Our study has several limitations. First, while the SOMAscan platform we used included SOMAmers for close to 5000 proteins or protein complexes, it does not provide coverage for the entire plasma proteome. Second, we focused on analysis of common SNPs (MAF >1%) to maintain adequate power of various analyses, but it is likely that significant heritability of plasma proteome could be explained by uncommon and rare variants. Third, we restricted our PWAS analysis for serum urate and gout to only EA population due to lack of sufficiently large underlying GWAS datasets for the AA population and thus could not contrast findings across populations. Fourth, the power of our PWAS analysis conditional on TWAS signals may be affected by small sample size of underlying eQTL datasets for some of the individual tissues. In the future, we plan to update analysis based on TWAS models that are expected to be available from the recently released GTEX V8 datasets, which have considerably increased sample size across many tissues compared to V7. Fifth, we used plasma measurement from a single visit of ARIC participants to perform cross-sectional analysis of proteins. In the future, it will be of interest to identify pQTLs associated with dynamic patterns of protein levels using longitudinal data available from multiple visits of these same participants.

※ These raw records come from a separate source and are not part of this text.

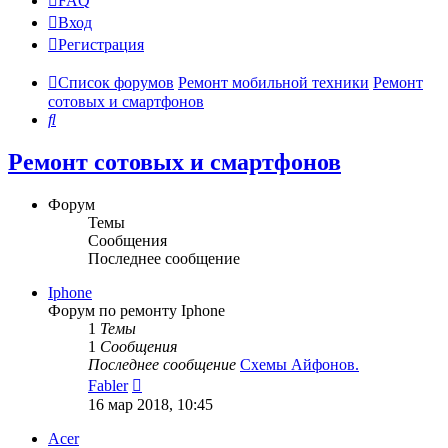
FAQ
Вход
Р
е
г
и
с
т
р
а
ц
и
я
Список форумов
Ремонт мобильной техники
Ремонт
сотовых и смартфонов
Поиск
Ремонт сотовых и смартфонов
Форум
Темы
Сообщения
Последнее сообщение
Iphone
Форум по ремонту Iphone
1
Темы
1
Сообщения
Последнее сообщение
Схемы Айфонов.
Перейти
Fabler
к
16 мар 2018, 10:45
последнему
сообщению
Acer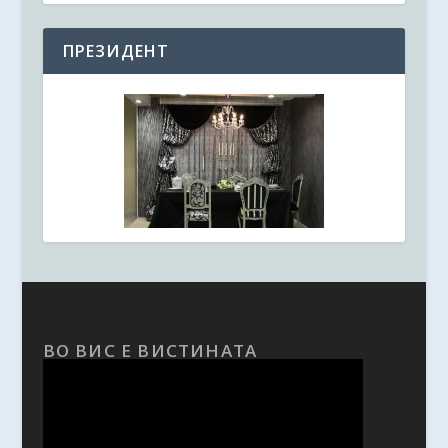
ПРЕЗИДЕНТ
ВО ВИС Е ВИСТИНАТА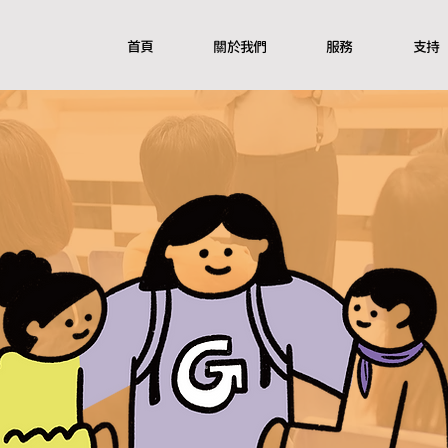
首頁
關於我們
服務
支持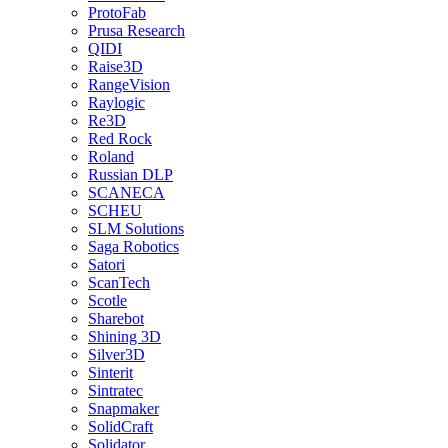
ProtoFab
Prusa Research
QIDI
Raise3D
RangeVision
Raylogic
Re3D
Red Rock
Roland
Russian DLP
SCANECA
SCHEU
SLM Solutions
Saga Robotics
Satori
ScanTech
Scotle
Sharebot
Shining 3D
Silver3D
Sinterit
Sintratec
Snapmaker
SolidCraft
Solidator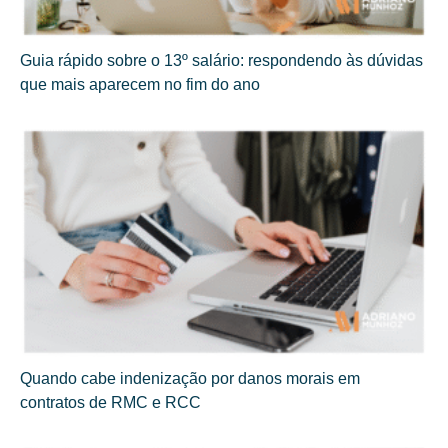
Guia rápido sobre o 13º salário: respondendo às dúvidas
que mais aparecem no fim do ano
Quando cabe indenização por danos morais em
contratos de RMC e RCC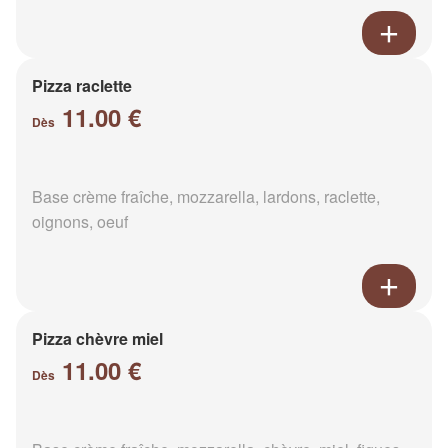
Pizza raclette
11.00 €
Dès
Base crème fraîche, mozzarella, lardons, raclette,
oignons, oeuf
Pizza chèvre miel
11.00 €
Dès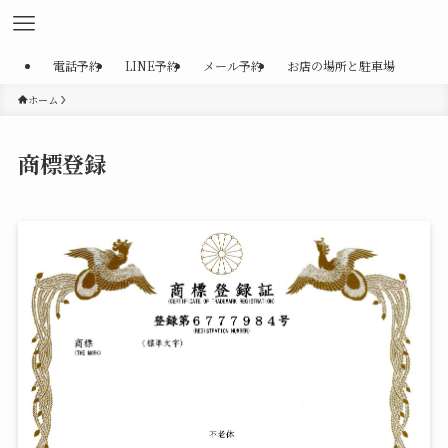
電話予約
LINE予約
メール予約
お店の場所と駐車場
ホーム
商標登録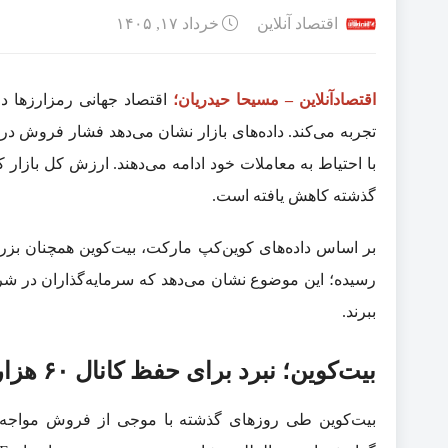
اقتصاد آنلاین
خرداد ۱۷, ۱۴۰۵
اقتصادآنلاین – مسیحا حیدریان؛
تجربه می‌کند. داده‌های بازار نشان می‌دهد فشار فروش در 
گذشته کاهش یافته است.
رسیده؛ این موضوع نشان می‌دهد که سرمایه‌گذاران در شرایط
ببرند.
بیت‌کوین؛ نبرد برای حفظ کانال ۶۰ هزار دلاری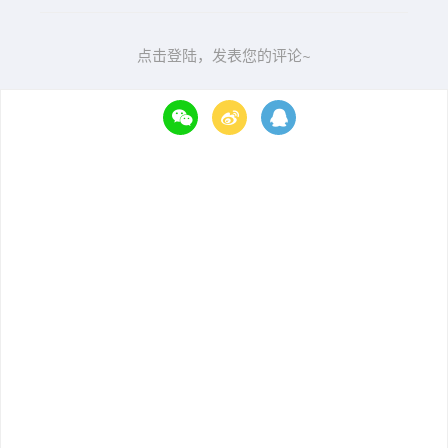
点击登陆，发表您的评论~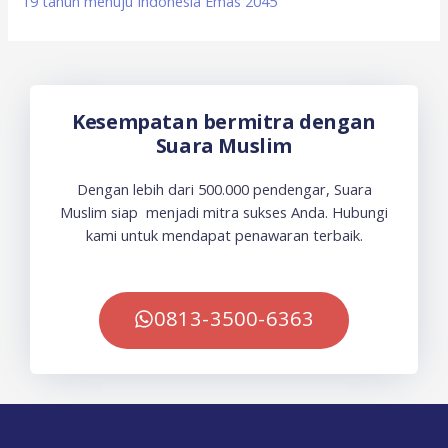
19 tahun menuju Indonesia Emas 2045
Kesempatan bermitra dengan
Suara Muslim
Dengan lebih dari 500.000 pendengar, Suara
Muslim siap menjadi mitra sukses Anda. Hubungi
kami untuk mendapat penawaran terbaik.
0813-3500-6363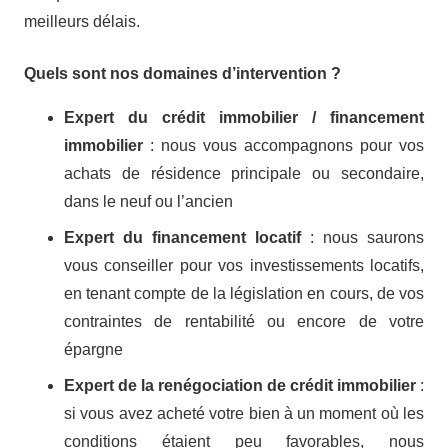
meilleurs délais.
Quels sont nos domaines d’intervention ?
Expert du crédit immobilier / financement
immobilier
: nous vous accompagnons pour vos
achats de résidence principale ou secondaire,
dans le neuf ou l’ancien
Expert du financement locatif
: nous saurons
vous conseiller pour vos investissements locatifs,
en tenant compte de la législation en cours, de vos
contraintes de rentabilité ou encore de votre
épargne
Expert de la renégociation de crédit immobilier
:
si vous avez acheté votre bien à un moment où les
conditions étaient peu favorables, nous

In conclusion, our study provides comprehensive and cross-population insight into cis-genetic architecture of plasma proteome. We generate resources and propose frameworks for utilizing our results for the mapping of causal protein-regulating variants and investigating the causal role of plasma proteins on complex traits. Future studies are merited for more comprehensive coverage of proteome, exploring the role of uncommon and rare variants, and modeling longitudinal variation of the proteome.
Author Contribution
J.Z, J.C. and N.C conceived the project. J.Z. and D.D. carried out all data analyses with supervision from N.C. B.H. developed the PWAS tutorial and fine-mapping exploration website with assistance from J.Z., D.D. and N.C. J.Z., D.D., A.K. and N.C. drafted the manuscript and A.T., P.S., M.G. and B.Y. provided comments. All co-authors reviewed and approved the final version of the manuscript.
URLs
PWAS tutorial and fine-mapping exploration, http://nilanjanchatterjeelab.org/pwas. 1000 Genomes Phase 3, http://www.internationalgenome.org/category/phase-3/; UK Biobank, https://www.ukbiobank.ac.uk/; GTEx: https://gtexportal.org/home/datasets; CKDGen, http://ckdgen.imbi.uni-freiburg.de/; R statistical software, http://www.R-project.org/; PLINK 2.0, https://www.cog-genomics.org/plink/2.0/; GCTA, https://cnsgenomics.com/software/gcta/; QTLtools: https://qtltools.github.io/qtltools/; GWAS Atlas: https://atlas.ctglab.nl/PheWAS; VEP, https://useast.ensembl.org/info/docs/tools/vep/; LOFTEE, https://github.com/konradjk/loftee; SuSIE, https://github.com/stephenslab/susieR; FUSION/TWAS, http://gusevlab.org/projects/fusion/; MANTRA: Available on request from author Dr. Andrew P. Morris.
Methods
Study population
Our study was conducted using individual-level data from the Atherosclerosis Risk in Communities (ARIC) study 28. The ARIC study is an ongoing community-based cohort study of individuals that initially enrolled 15,792 participants 1987 and 1989 from four communities across the US: Washington County, Maryland; suburbs of Minneapolis, Minnesota; Forsyth County, North Carolina; and Jackson, Mississippi. The third visit (v3) occurred in 1993-1995, when blood samples used for the measurement of the proteome were collected. A total of 9,084 participants with cleaned plasma protein data (1,871 African Americans (AA), 7,213 European Americans (EA)) after the exclusions of participants without genotype data (see below) were retained in the current study.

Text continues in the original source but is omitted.